Secondly, the trafficking ordinance’s offence of child trafficking does not include cases where children are threatened or coerced into providing consent to be trafficked. Since its provisions are limited to trafficking in and out of Pakistan, it leaves out cases of internal trafficking. Moreover, Pakistan must ratify the Optional Protocol on the sale of children, child prostitution and child pornography and sign the protocol to prevent, suppress and punish trafficking in persons. The state offers these workers no effective protection against this exploitation. Although slavery is unconstitutional in Pakistan and violates various national and international laws, state practices support its existence. The state rarely prosecutes or punishes employers who hold workers in servitude.
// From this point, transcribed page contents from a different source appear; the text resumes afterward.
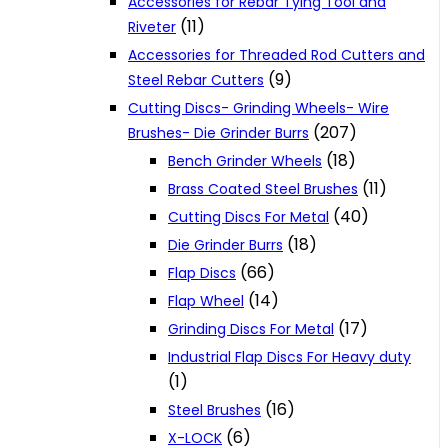
Accessories for Rebar Tying Tool and
(11)
Riveter
Accessories for Threaded Rod Cutters and
(9)
Steel Rebar Cutters
Cutting Discs- Grinding Wheels- Wire
(207)
Brushes- Die Grinder Burrs
(18)
Bench Grinder Wheels
(11)
Brass Coated Steel Brushes
(40)
Cutting Discs For Metal
(18)
Die Grinder Burrs
(66)
Flap Discs
(14)
Flap Wheel
(17)
Grinding Discs For Metal
Industrial Flap Discs For Heavy duty
(1)
(16)
Steel Brushes
(6)
X-LOCK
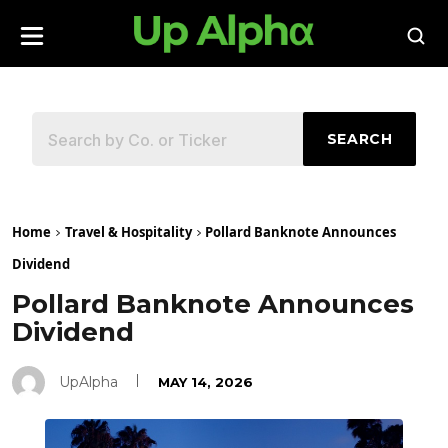
SEARCH
Home
Travel & Hospitality
Pollard Banknote Announces
Dividend
Pollard Banknote Announces
Dividend
UpAlpha
MAY 14, 2026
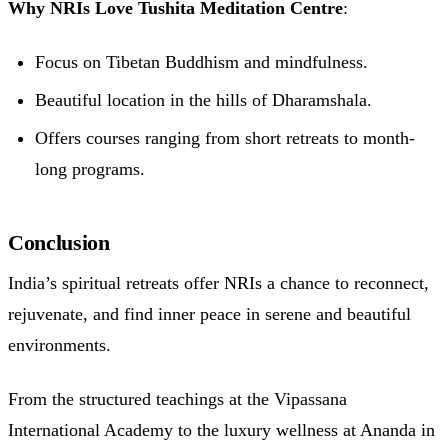
Why NRIs Love Tushita Meditation Centre
:
Focus on Tibetan Buddhism and mindfulness.
Beautiful location in the hills of Dharamshala.
Offers courses ranging from short retreats to month-
long programs.
Conclusion
India’s spiritual retreats offer NRIs a chance to reconnect,
rejuvenate, and find inner peace in serene and beautiful
environments.
From the structured teachings at the Vipassana
International Academy to the luxury wellness at Ananda in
I would suggest that action be taken to rescue children who have been trafficked and to return them to their families and school so that they can rebuild their lives. If return is not immediately possible or desired, alternative arrangements must be made so that the child’s future is secure and meaningful. For this purpose, international NGOs should collaborate with government agencies to overcome capacity issues and contribute to the training of officials and police who may need support in understanding both the exploitative nature of trafficking and the need to protect the rights of children. I would also suggest that any NGO or government institution conduct, at the national level, a study on the trafficking of children to learn the measure and magnitude of the problem and develop strategies to discourage and eventually eliminate the scourge of trafficking, saving children from becoming victims of the worst forms of child labour and exploitation. It must ensure that their lives do not fade out before having seen the light of day. Child trafficking is a horrific act and we, together as a society; need to make an effort to combat this heinous crime.